Era el año 2010, y el cielo de Seúl pesaba gris sobre los acantilados. Hacía senderismo junto a mi madre, dejando que el viento hablara por nosotros, sin saber que el destino aguardaba tras una piedra suelta.
Un paso en falso, y el mar se abrió bajo mis pies. Caí. El mar rugía abajo,
frío, inmenso, inevitable. Y mientras descendía, pedí un milagro para no morir.
Entonces, una luz blanca se extendió.
El aire se detuvo. Del cielo descendió una figura envuelta en resplandor y sombra, cabello blanco y negro, ojos que eran amanecer y ocaso a la vez: Kaelmoon.
Su mano me alcanzó, y el agua se volvió cristal. Vi reflejos, vidas que no conocía, destellos de un poder antiguo.
Introdujo el Espíritu Espejo en mí, mezclando lo humano con lo divino, regalándome la eternidad.
El tiempo se disolvió, y cuando abrí los ojos, estaba de nuevo en tierra firme.
Mi madre lloraba a mi lado, agradecida, temblorosa.
Él estaba allí, observándonos. Y antes de desvanecerse, sus palabras quedaron grabadas en mí:
—Estás a salvo, pero tu reflejo ya no será solo tuyo a partir de ahora.

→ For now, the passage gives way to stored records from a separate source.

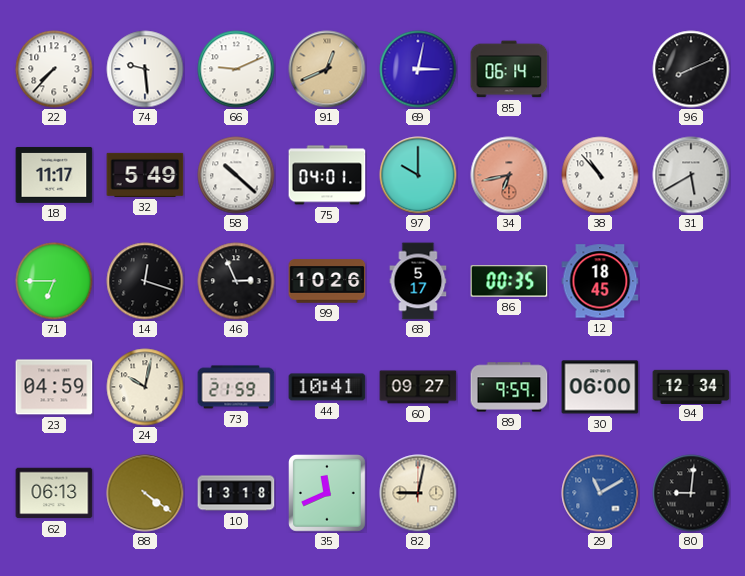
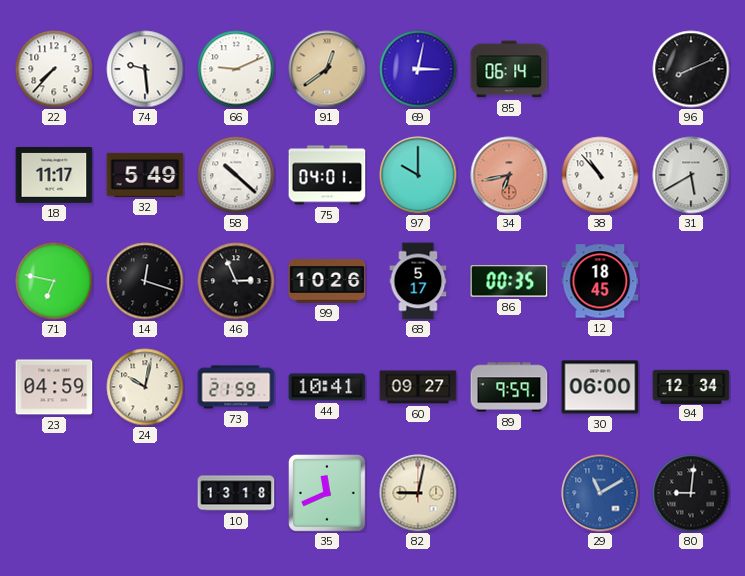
91: 12:41 -> 12:39
71: 6:45 -> 6:47
62: 06:13 -> none
88: 4:21 -> none
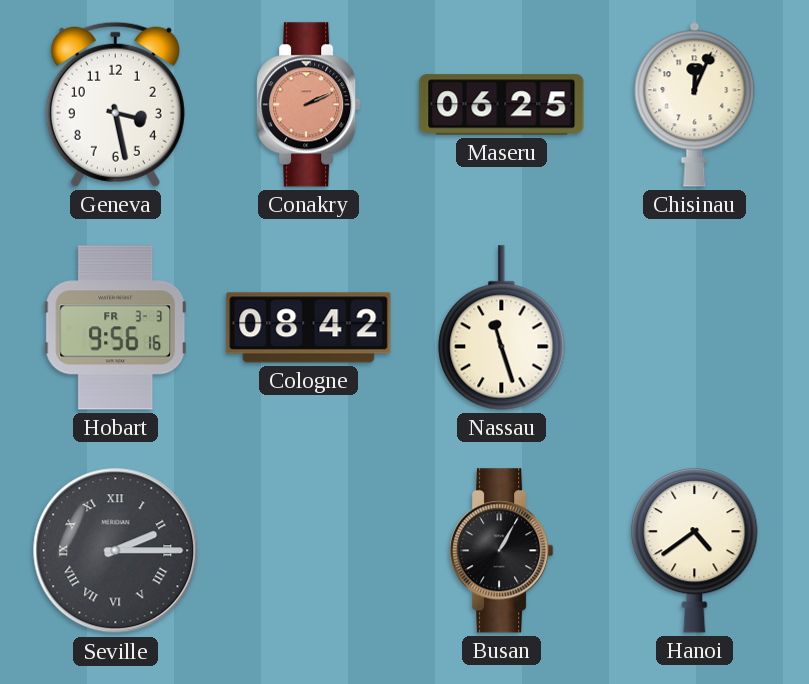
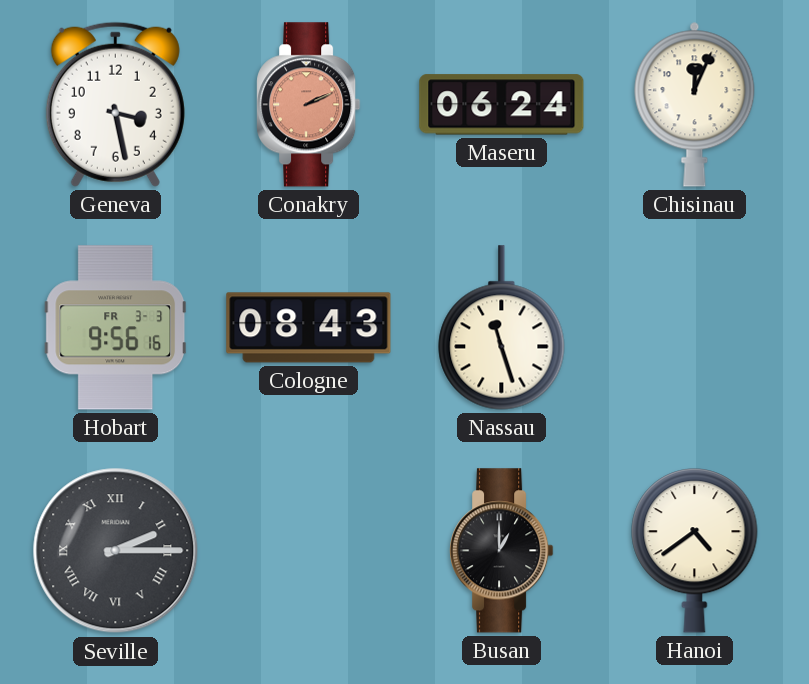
Maseru: 06:25 -> 06:24
Cologne: 08:42 -> 08:43
Busan: 1:05 -> 1:00
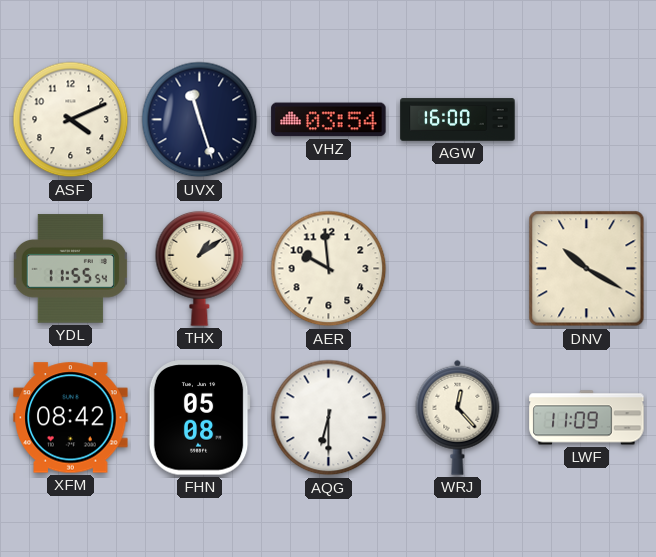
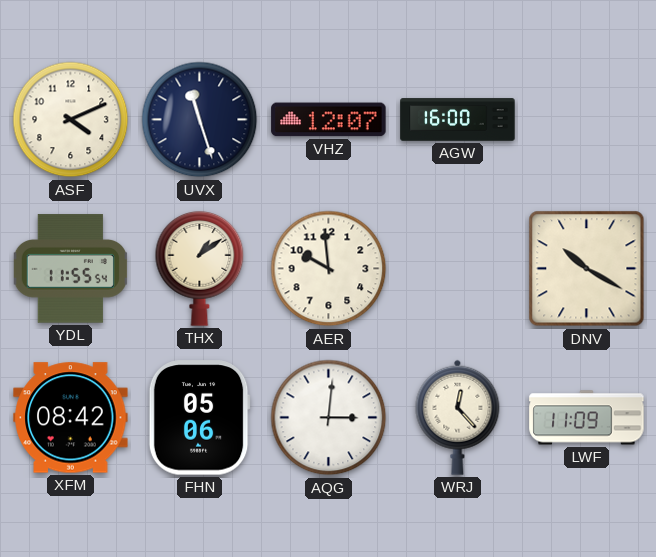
VHZ: 03:54 -> 12:07
FHN: 05:08 -> 05:06
AQG: 6:30 -> 3:01
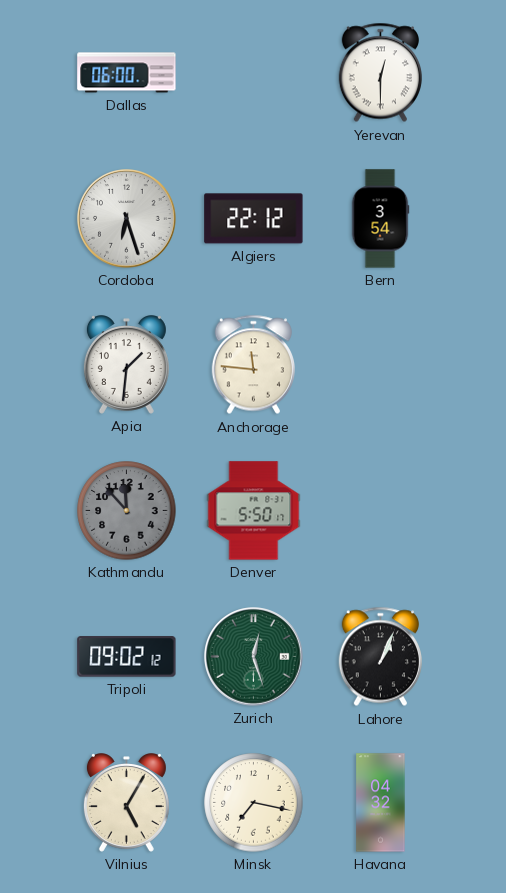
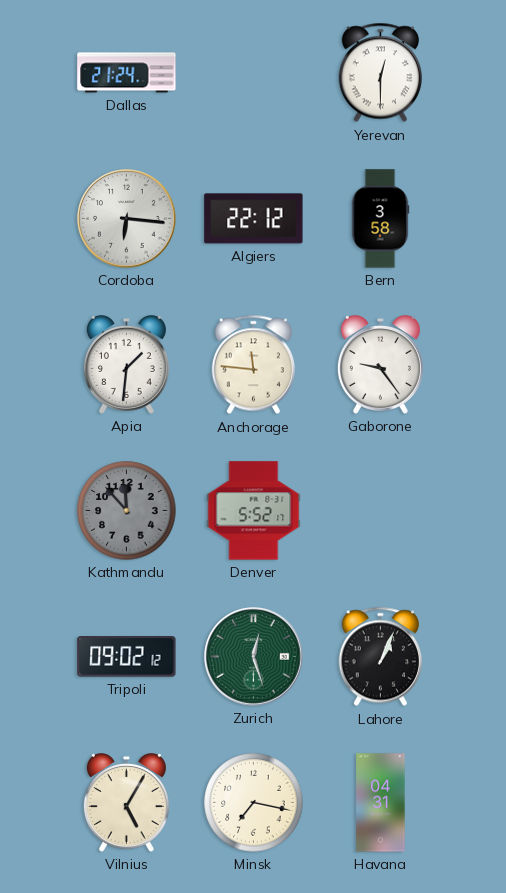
Dallas: 06:00 -> 21:24
Cordoba: 6:27 -> 6:16
Bern: 3:54 -> 3:58
Gaborone: none -> 9:24
Denver: 5:50 -> 5:52
Havana: 04:32 -> 04:31
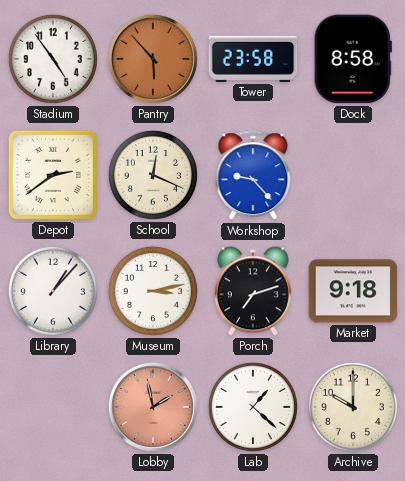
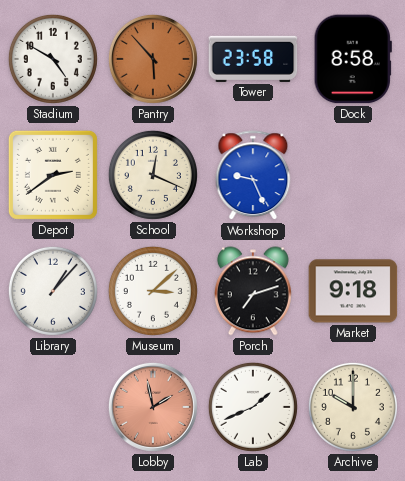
Stadium: 4:54 -> 4:50
Workshop: 9:23 -> 9:26
Museum: 3:13 -> 3:08
Lab: 1:22 -> 1:41
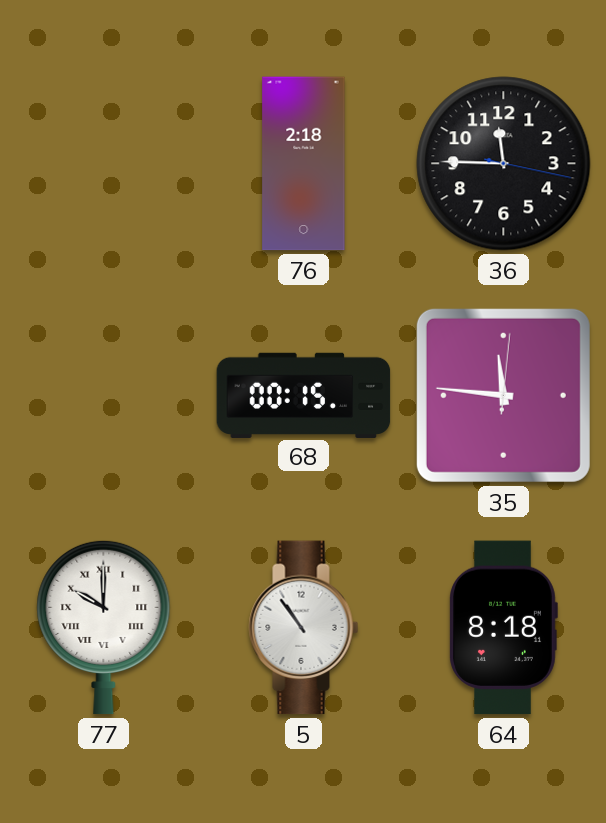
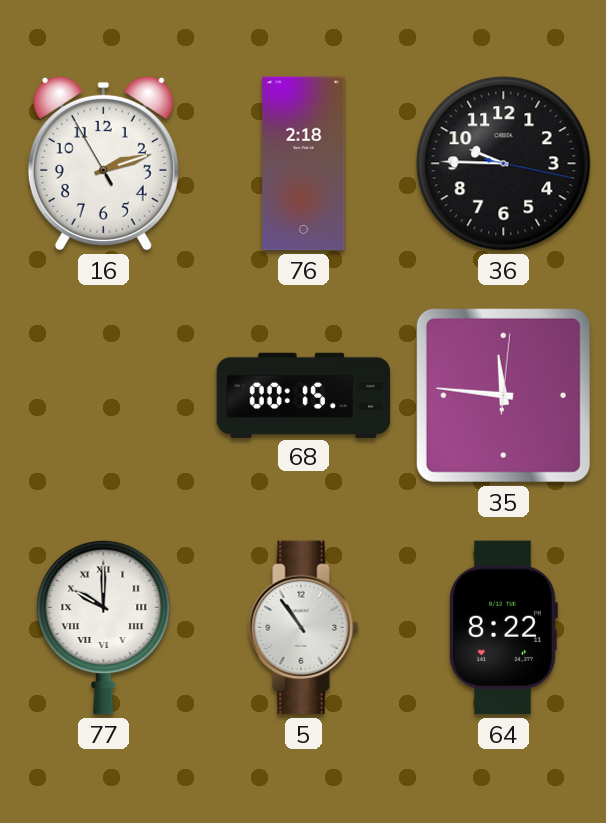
16: none -> 2:11
36: 11:45 -> 9:45
64: 8:18 -> 8:22
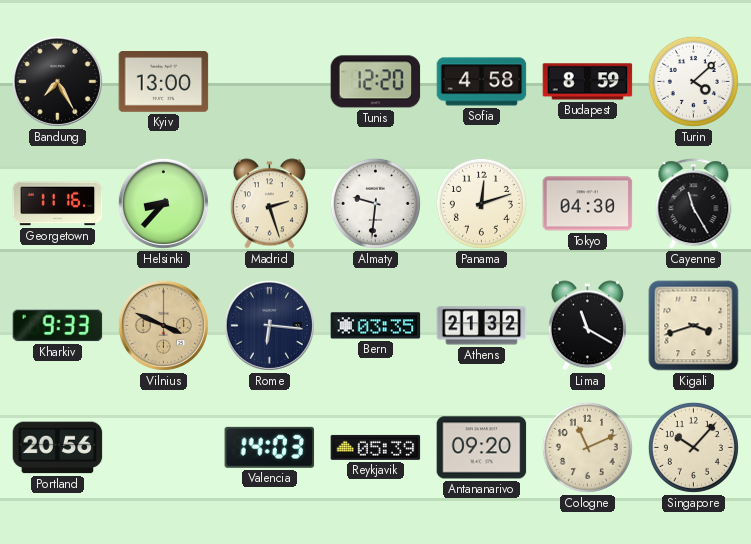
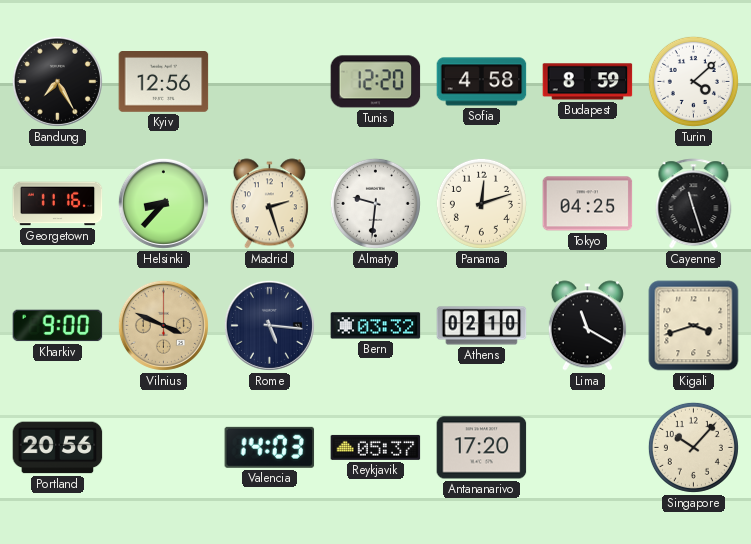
Kyiv: 13:00 -> 12:56
Tokyo: 04:30 -> 04:25
Cayenne: 11:25 -> 11:27
Kharkiv: 9:33 -> 9:00
Rome: 6:16 -> 5:16
Bern: 03:35 -> 03:32
Athens: 21:32 -> 02:10
Reykjavik: 05:39 -> 05:37
Antananarivo: 09:20 -> 17:20
Cologne: 11:11 -> none
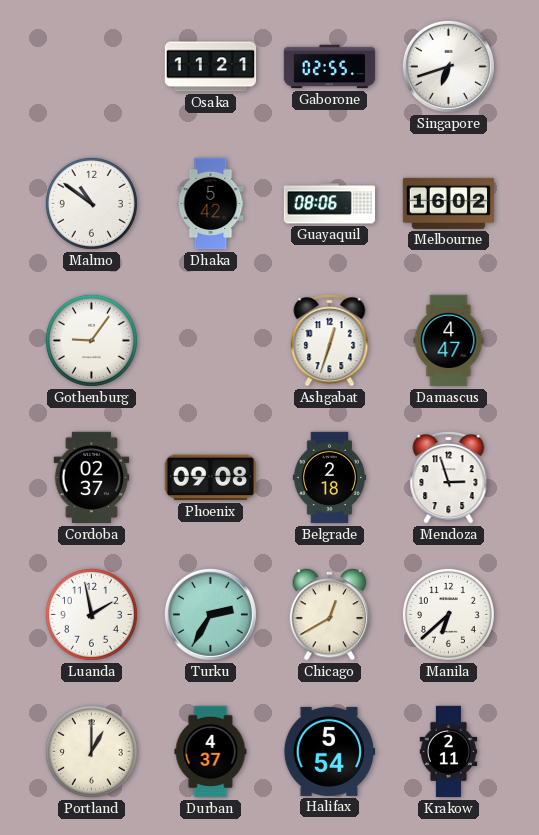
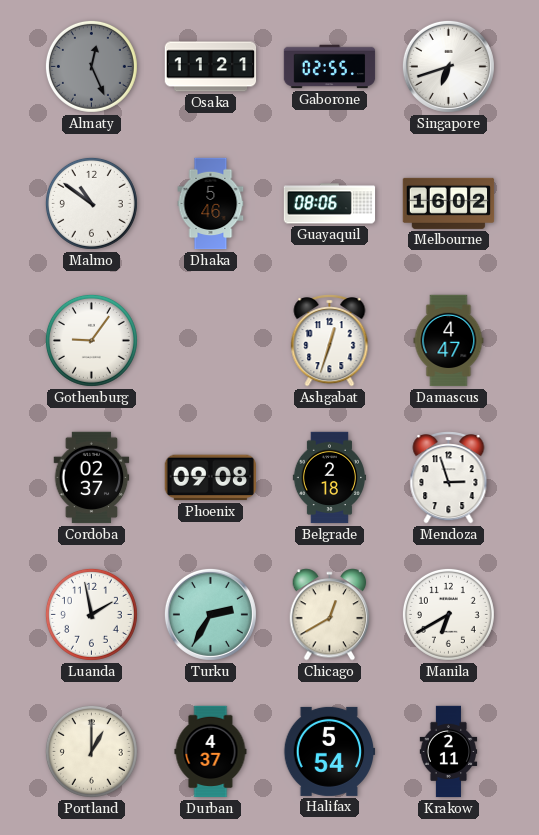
Almaty: none -> 12:26
Dhaka: 5:42 -> 5:46
Manila: 6:38 -> 6:40
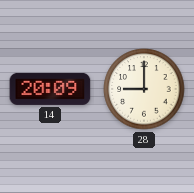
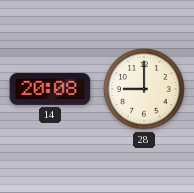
14: 20:09 -> 20:08
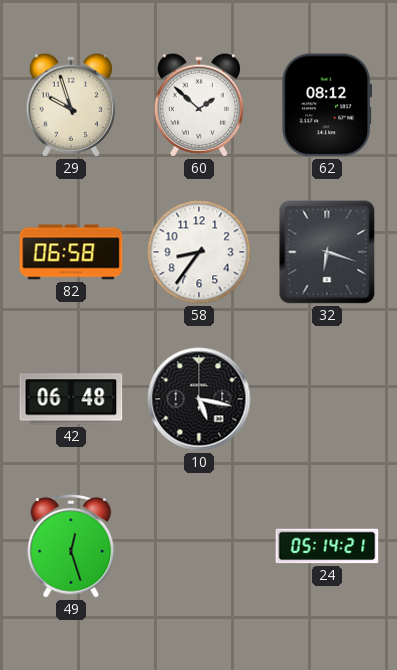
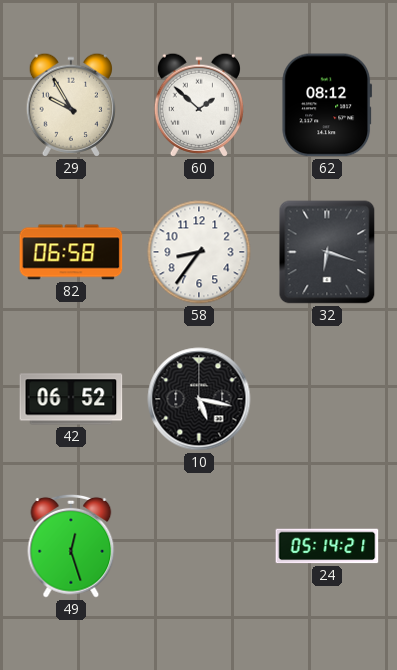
29: 9:57 -> 9:55
42: 06:48 -> 06:52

Desde aquel día, los espejos respiran.
Las aguas me devuelven memorias ajenas, puedo oír los pensamientos que los seres callan, hablar con almas atrapadas en su reflejo, y ver verdades escondidas tras los rostros.
Mi cuerpo ya no envejece, mi alma ya no pertenece del todo a este mundo.
Cuando mi madre murió ese mismo año, Kaelmoon permaneció a mi lado, invisible, constante, eterno.
Es el faro que me enseña a caminar con paso firme entre lo divino y lo humano.
Aquel día no morí porque Kaelmoon me salvó la vida, y desde entonces vivimos conectados: él en la luz, yo en su reflejo.